De telles pages font songer à Molière : on ne les saurait lire sans évoquer la silhouette redoutable et la voix acide de dame Pernelle.

Au surplus, les précieuses mises en scène par Mlle de Scudéry agitent les mêmes questions et posent les mêmes problèmes.

C’est ce qu’a bien vu jadis Saint-Marc-Girardin, dont on ne lit plus beaucoup les études, pourtant fort substantielles, en dépit de leur tendance « cléricale », si j’ose dire :

« Quel est le rang que la civilisation moderne donne à la femme et que doit faire la femme pour avoir et garder ce rang ? Voilà, écrivait-il, le sujet de la Clélie. Le roman n’est que le cadre ou l’accessoire de ce grand sujet de controverse, et, dans cette controverse, nous retrouvons tous les débats qui se sont émus de nos jours sur la liberté de la femme. »

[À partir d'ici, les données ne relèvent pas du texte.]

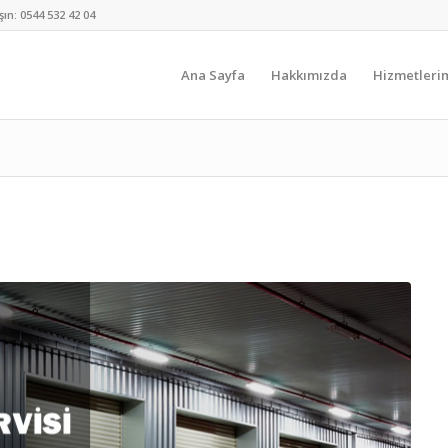
şın:
0544 532 42 04
Ana Sayfa
Hakkımızda
Hizmetleri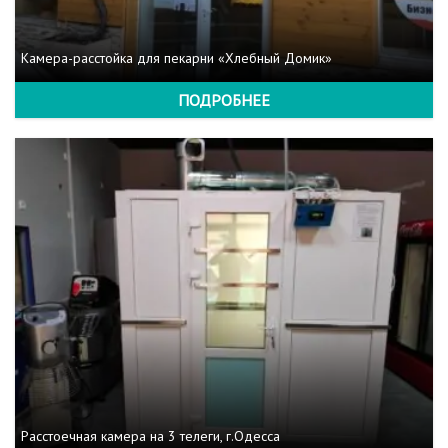
Камера-расстойка для пекарни «Хлебный Домик»
ПОДРОБНЕЕ
Расстоечная камера на 3 телеги, г.Одесса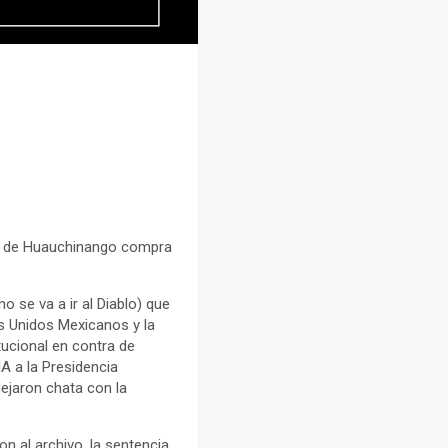
al de Huauchinango compra
 se va a ir al Diablo) que
os Unidos Mexicanos y la
tucional en contra de
A a la Presidencia
dejaron chata con la
n al archivo, la sentencia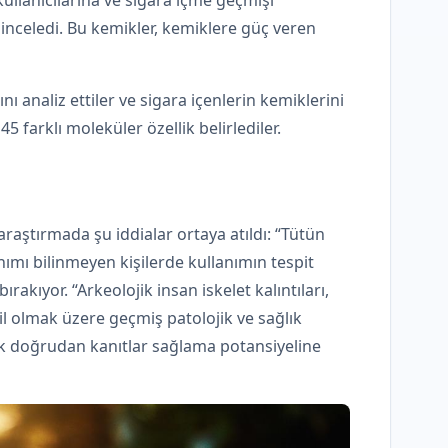
 kullanıcılarına ve sigara içme geçmişi
i inceledi. Bu kemikler, kemiklere güç veren
ı analiz ettiler ve sigara içenlerin kemiklerini
 farklı moleküler özellik belirlediler.
aştırmada şu iddialar ortaya atıldı: “Tütün
nımı bilinmeyen kişilerde kullanımın tespit
rakıyor. “Arkeolojik insan iskelet kalıntıları,
il olmak üzere geçmiş patolojik ve sağlık
ek doğrudan kanıtlar sağlama potansiyeline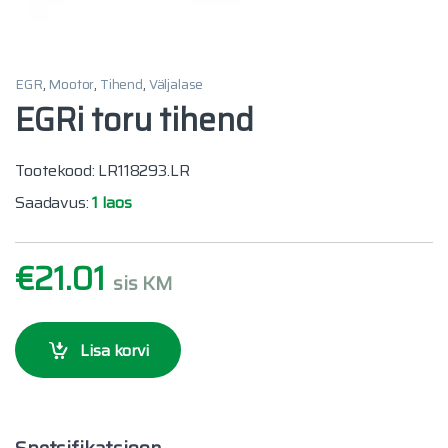
EGR
,
Mootor
,
Tihend
,
Väljalase
EGRi toru tihend
Tootekood: LR118293.LR
Saadavus:
1 laos
€
21.01
sis KM
Lisa korvi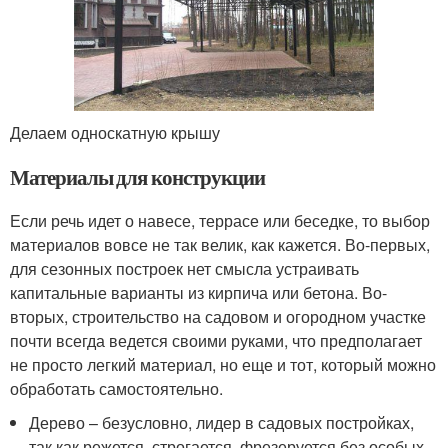
Делаем односкатную крышу
Материалы для конструкции
Если речь идет о навесе, террасе или беседке, то выбор
материалов вовсе не так велик, как кажется. Во-первых,
для сезонных построек нет смысла устраивать
капитальные варианты из кирпича или бетона. Во-
вторых, строительство на садовом и огородном участке
почти всегда ведется своими руками, что предполагает
не просто легкий материал, но еще и тот, который можно
обработать самостоятельно.
Дерево – безусловно, лидер в садовых постройках,
так как режется, строгается, фрезеруется без особых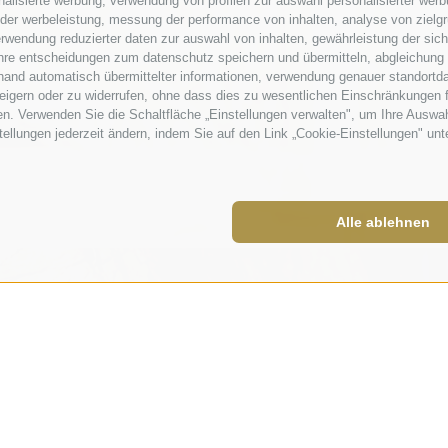
alisierte werbung, verwendung von profilen zur auswahl personalisierter werbun
 der werbeleistung, messung der performance von inhalten, analyse von zielg
rwendung reduzierter daten zur auswahl von inhalten, gewährleistung der sic
 ihre entscheidungen zum datenschutz speichern und übermitteln, abgleichung
hand automatisch übermittelter informationen, verwendung genauer standortda
erweigern oder zu widerrufen, ohne dass dies zu wesentlichen Einschränkungen 
en. Verwenden Sie die Schaltfläche „Einstellungen verwalten", um Ihre Ausw
nstellungen jederzeit ändern, indem Sie auf den Link „Cookie-Einstellungen" un
Alle ablehnen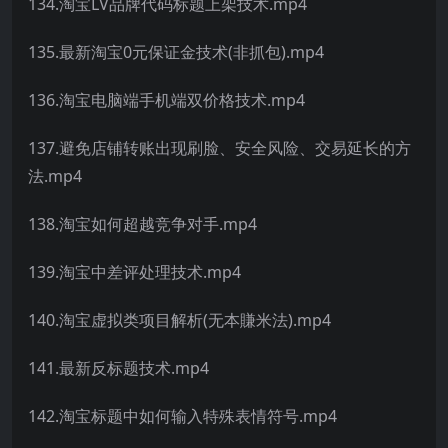
134.淘宝LV品牌代码标题上架技术.mp4
135.最新淘宝0元保证金技术(非抓包).mp4
136.淘宝电脑端手机端双价格技术.mp4
137.避免店铺转账出现刷脸、安全风险、交易延长的方
法.mp4
138.淘宝如何超越竞争对手.mp4
139.淘宝中差评处理技术.mp4
140.淘宝虚拟类项目解析(无本賺米法).mp4
141.最新反标题技术.mp4
142.淘宝标题中如何输入特殊表情符号.mp4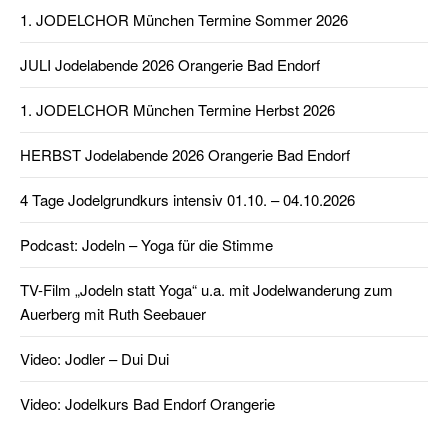
1. JODELCHOR München Termine Sommer 2026
JULI Jodelabende 2026 Orangerie Bad Endorf
1. JODELCHOR München Termine Herbst 2026
HERBST Jodelabende 2026 Orangerie Bad Endorf
4 Tage Jodelgrundkurs intensiv 01.10. – 04.10.2026
Podcast: Jodeln – Yoga für die Stimme
TV-Film „Jodeln statt Yoga“ u.a. mit Jodelwanderung zum
Auerberg mit Ruth Seebauer
Video: Jodler – Dui Dui
Video: Jodelkurs Bad Endorf Orangerie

Des pages comme celles qu’on vient de lire, d’après le roman de l’abbé de Pure, on en pourrait extraire plus d’une de la Clélie ou du Grand Cyrus.

« Quant à moi, dit Tullie (de la Clélie), je m’affranchirais volontiers des lois auxquelles la nature et la coutume ont assujetti les femmes et, si j’avais en mon choix d’être plutôt un vaillant soldat que d’être ce que je suis, j’aimerais mieux être soldat que princesse, tant je suis peu satisfaite de mon sexe… »

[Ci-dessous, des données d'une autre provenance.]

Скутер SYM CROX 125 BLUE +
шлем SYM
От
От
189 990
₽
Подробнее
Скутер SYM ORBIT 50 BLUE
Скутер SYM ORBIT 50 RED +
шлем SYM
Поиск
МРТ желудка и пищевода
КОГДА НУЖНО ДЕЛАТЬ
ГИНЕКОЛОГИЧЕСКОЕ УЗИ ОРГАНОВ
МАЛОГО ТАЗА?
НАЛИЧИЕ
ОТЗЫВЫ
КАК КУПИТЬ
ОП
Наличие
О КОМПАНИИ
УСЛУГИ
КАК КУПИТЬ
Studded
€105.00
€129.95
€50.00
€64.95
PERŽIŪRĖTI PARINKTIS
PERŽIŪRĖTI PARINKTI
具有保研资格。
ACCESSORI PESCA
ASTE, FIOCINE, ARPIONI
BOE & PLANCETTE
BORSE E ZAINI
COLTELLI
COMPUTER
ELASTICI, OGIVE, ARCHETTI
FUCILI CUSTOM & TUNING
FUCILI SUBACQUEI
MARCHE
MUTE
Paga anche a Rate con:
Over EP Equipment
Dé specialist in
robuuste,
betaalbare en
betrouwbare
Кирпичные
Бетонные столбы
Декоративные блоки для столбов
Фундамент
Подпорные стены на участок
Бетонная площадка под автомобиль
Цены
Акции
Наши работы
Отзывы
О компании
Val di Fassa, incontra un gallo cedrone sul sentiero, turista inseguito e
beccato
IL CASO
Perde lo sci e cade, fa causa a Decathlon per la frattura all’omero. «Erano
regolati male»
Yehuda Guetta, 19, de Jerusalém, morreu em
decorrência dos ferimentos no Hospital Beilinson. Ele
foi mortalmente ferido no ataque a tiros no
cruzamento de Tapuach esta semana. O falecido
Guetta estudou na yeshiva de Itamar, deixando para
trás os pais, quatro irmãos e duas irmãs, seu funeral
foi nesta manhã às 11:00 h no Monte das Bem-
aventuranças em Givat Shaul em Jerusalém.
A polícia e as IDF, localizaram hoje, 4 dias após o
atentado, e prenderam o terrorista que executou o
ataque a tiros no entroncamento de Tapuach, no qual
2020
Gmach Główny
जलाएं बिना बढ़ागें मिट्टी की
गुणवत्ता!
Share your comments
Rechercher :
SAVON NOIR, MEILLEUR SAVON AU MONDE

Suit un réquisitoire tout à fait semblable à celui d’Eulalie : la femme y est représentée comme l’esclave de ses parents, de son mari, et surtout de la coutume et de la bienséance ; car, dit-elle, « dès que la raison commence de nous faire discerner les choses, on nous dit qu’il faut l’assujettir à l’usage… On dit que nous avons beaucoup d’imagination et beaucoup d’esprit, mais il faut conclure que nous n’avons guère de cœur de nous contenter d’être seulement les premières esclaves de toutes les familles et même souvent les plus malheureuses et les plus maltraitées ».

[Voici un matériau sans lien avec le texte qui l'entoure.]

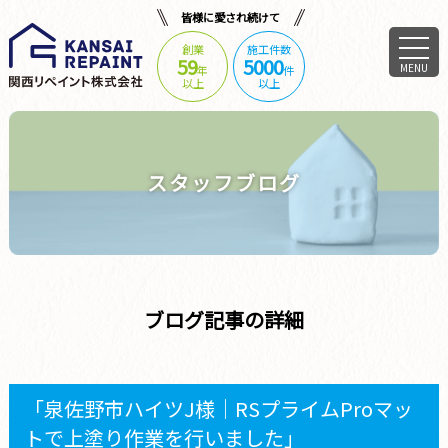
皆様に愛され続けて
創業
施工件数
59
5000
MENU
年
件
以上
以上
スタッフブログ
ブログ記事の詳細
「泉佐野市ハイツJ様｜RSプライムProマッ
トで上塗り作業を行いました」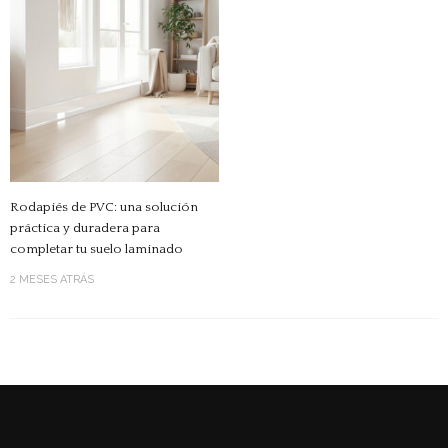
Rodapiés de PVC: una solución
práctica y duradera para
completar tu suelo laminado
2 MESES ATRÁS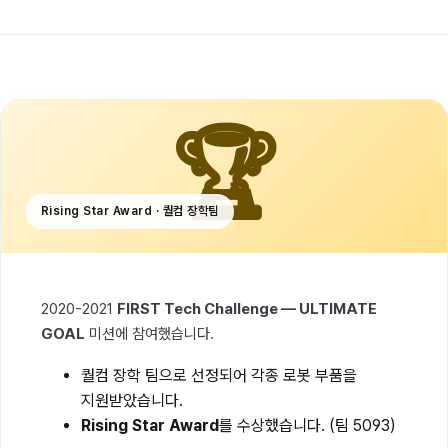
🏆
Rising Star Award · 퀄컴 장학팀
2020-2021
FIRST Tech Challenge — ULTIMATE
GOAL
미션에 참여했습니다.
퀄컴 장학 팀으로 선정되어 각종 로봇 부품을
지원받았습니다.
Rising Star Award
를 수상했습니다. (팀 5093)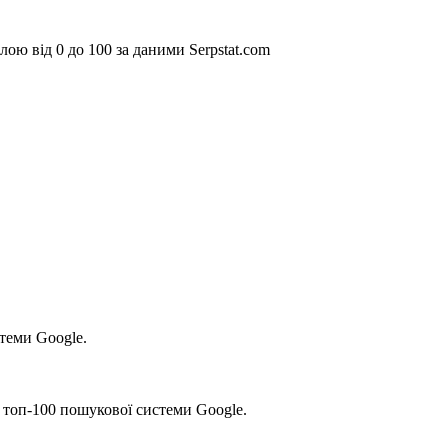
ою від 0 до 100 за даними Serpstat.com
стеми Google.
 топ-100 пошукової системи Google.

  1. C’est bien sous ce jour que le problème apparaît à Molière dès la première fois qu’il aborde la question du mariage dans le Cocu (sc. i) :
    Clélie.

    Quoi ! vous prétendez donc, mon père, que j’oublie
    La constante amitié que je dois à Lélie ?
    J’aurais tort si sans vous je disposais de moi ;
    Mais vous-même à ses vœux engageâtes ma foi.

    Gorgibus.

    Lui fût-elle engagée encore davantage,
    Un autre est survenu dont le bien l’en dégage.
    Lélie est fort bien fait ; mais apprends qu’il n’est rien
    Qui ne doive céder au soin d’avoir du bien ;
    Que l’or donne aux plus laids certain charme pour plaire,

    Et que, sans lui, le reste est une triste affaire.
    Valère, je crois bien, n’est pas de toi chéri ;
    Mais, s’il ne l’est amant, il le sera mari.
    Plus que l’on ne le croit ce nom d’époux engage,
    Et l’amour est souvent un fruit du mariage.
    Mais suis-je pas bien fat de vouloir raisonner
    Où de droit absolu j’ai pouvoir d’ordonner ?

    On pourrait considérer combien cette scène i du Cocu tranche, par son ton de haute comédie, avec le reste de la farce.

  2. Ces deux mots sont soulignés dans le texte de l’abbé de Pure.
  3. Cf. Princesse d’Élide, acte II, sc. ii :
    « Pour moi, quand je regarde certains exemples et les bassesses épouvantables où cette passion ravale les personnes sur qui elle étend sa puissance, je sens tout mon cœur qui s’émeut… »
    Pour être à peu près traduite de l’espagnol, cette œuvre bâclée et inachevée n’en est pas moins intéressante, si l’on veut rechercher l’influence de la préciosité sur la pensée de Molière. (Cette considération et plusieurs autres signalées en note dans la présente étude trouverait leur développement dans un ouvrage intitulé : Molière auteur précieux), qui paraîtra prochainement.)